Judges would have to approve subpoenas and warrants and those would be used in cases where employers have refused to provide information or even threatened state regulators. Unlike earlier in the department’s history when it was reviewing payroll records of employees, a lot of these workers are not employees and there may be no record of their employment.
“We have a lot of situations where workers are not even identified on the payroll, are being paid under the table, who are told to run and hide when the inspector shows up,” she said. “We need to make sure our investigative authority and what we’re allowed to investigate are consistent with the challenges that we will face in workplace.
“These are not nice-to-haves, these are have-to-haves,” Leppink said.
Mahoney said in April he thinks the final bills needs to include the tools Leppink has asked for. “I think we can have a conversation [with the Senate] but I would rather not have a bill than have a bad bill or even a weak bill. Because then someone can say, ‘We did that last year so we don’t have to do it again.’ This is something we need to follow and work on and make sure they get rid of those people from this state.”
An issue for construction workers
One of those lobbying for the bill as part of the Coalition to Stop Wage Theft is Adam Duininck, the director of government affairs for the Regional Council of Carpenters. He said the union is concerned not just because some workers aren’t being paid for their hours but because union-affiliated contractors are at a competitive disadvantage.

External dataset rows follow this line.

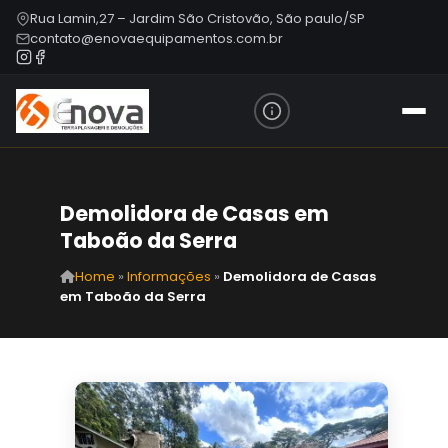
Rua Lamin,27 – Jardim São Cristovão, São paulo/SP
contato@enovaequipamentos.com.br
Demolidora de Casas em
Taboão da Serra
Home
»
Informações
»
Demolidora de Casas
em Taboão da Serra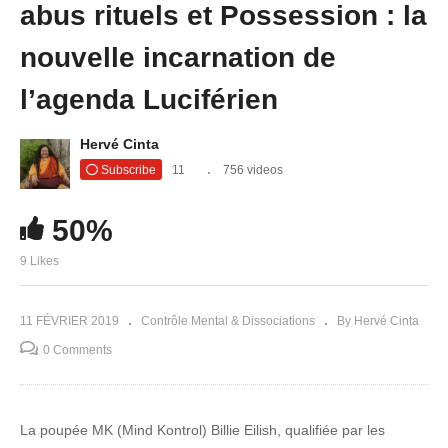
abus rituels et Possession : la
nouvelle incarnation de
l’agenda Luciférien
Hervé Cinta
Subscribe
11
756 videos
50%
9 Likes
11 FÉVRIER 2019
Contrôle Mental & Dissociations
By Hervé Cinta
0 Comments
La poupée MK (Mind Kontrol) Billie Eilish, qualifiée par les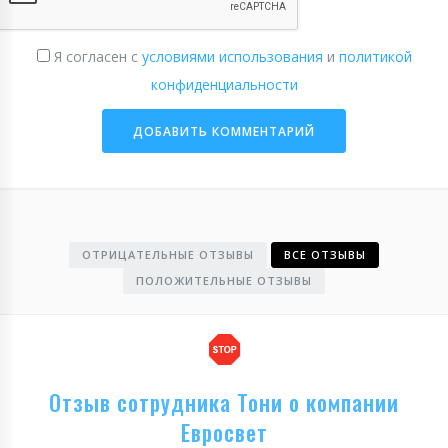
Я согласен с
условиями использования
и
политикой
конфиденциальности
ОТРИЦАТЕЛЬНЫЕ ОТЗЫВЫ
ВСЕ ОТЗЫВЫ
ПОЛОЖИТЕЛЬНЫЕ ОТЗЫВЫ
Отзыв сотрудника Тони о компании
Евросвет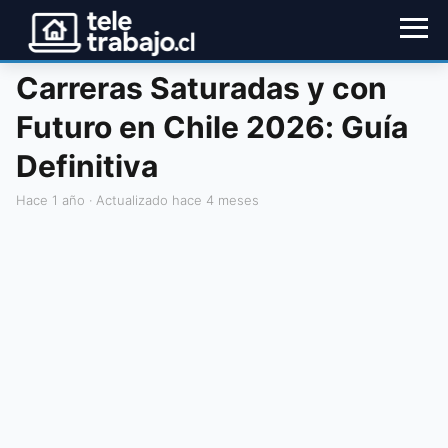
Carreras Saturadas y con
Futuro en Chile 2026: Guía
Definitiva
hace 1 año
· Actualizado hace 4 meses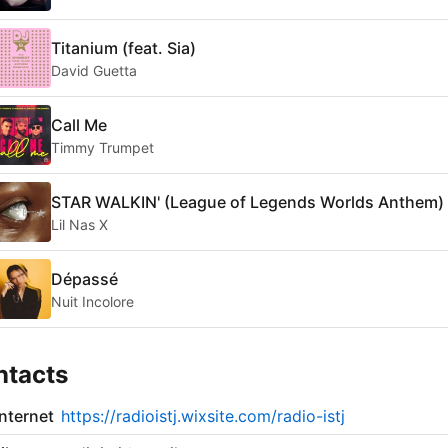
Titanium (feat. Sia)
David Guetta
Call Me
Timmy Trumpet
STAR WALKIN' (League of Legends Worlds Anthem)
Lil Nas X
Dépassé
Nuit Incolore
ntacts
internet
https://radioistj.wixsite.com/radio-istj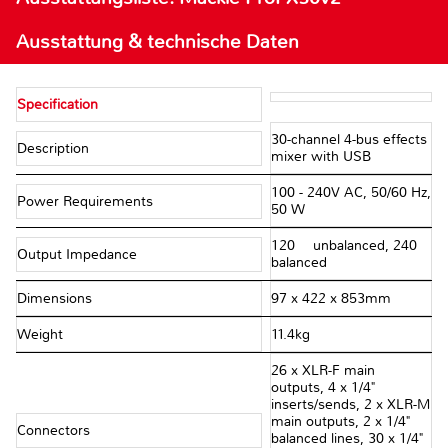
Ausstattung & technische Daten
Specification
30-channel 4-bus effects
Description
mixer with USB
100 - 240V AC, 50/60 Hz,
Power Requirements
50 W
120 Ω unbalanced, 240 Ω
Output Impedance
balanced
Dimensions
97 x 422 x 853mm
Weight
11.4kg
26 x XLR-F main
outputs, 4 x 1/4"
inserts/sends, 2 x XLR-M
main outputs, 2 x 1/4"
Connectors
balanced lines, 30 x 1/4"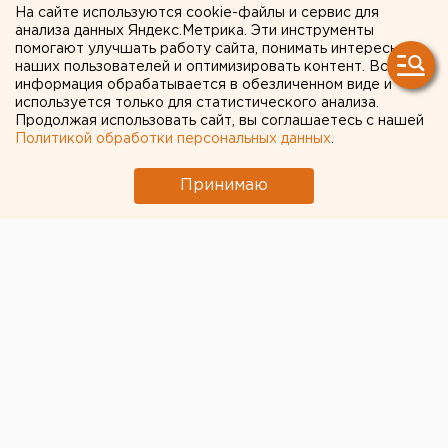
которого боевики просили
На сайте используются cookie-файлы и сервис для
анализа данных Яндекс.Метрика. Эти инструменты
выкуп
помогают улучшать работу сайта, понимать интересы
наших пользователей и оптимизировать контент. Вся
информация обрабатывается в обезличенном виде и
используется только для статистического анализа.
Продолжая использовать сайт, вы соглашаетесь с нашей
Политикой обработки персональных данных
.
Принимаю
© Фото из открытых источников
Из украинского плена при обмене 60х60 человек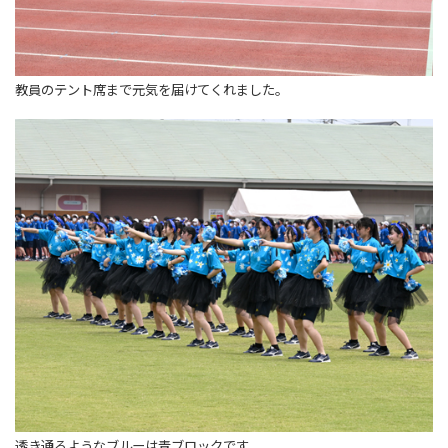
教員のテント席まで元気を届けてくれました。
透き通るようなブルーは青ブロックです。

“What we’re really trying to get at with this bill is some of the worst of the worst — either developers or contractors or subcontractors who are letting this happen in construction,” Duininck said. The Senate’s interest is important not just because it is willing to make theft a crime but because, like the House, it is putting more money into enforcement.
The Senate also adopted language from human rights advocates to train investigators how to spot organized labor trafficking. He cited a Hennepin County case where a trafficker not only paid the workers but transported then to and from job and housed them, withholding some pay to cover the cost of those services.
“It’s not a normal relationship. It’s indentured servitude, you’re working off a debt,” Duininck said. “That’s a lot of where the wage theft happens. It’s a pretty shameless practice. So to tie it in with labor trafficking was a good move by the Senate.
“I think there’s real stuff there,” he said of the Senate bill. “I hope that organizations like ours and CTUL and the advocates for human rights and others who are working on it have helped to open people’s eyes to how much more of this happens than people realize.
“I’m still pretty optimistic that something will happen on this issue but where it could fall apart is if there are bigger-picture issues in the talks about the whole omnibus bill. I still feel pretty good about it.”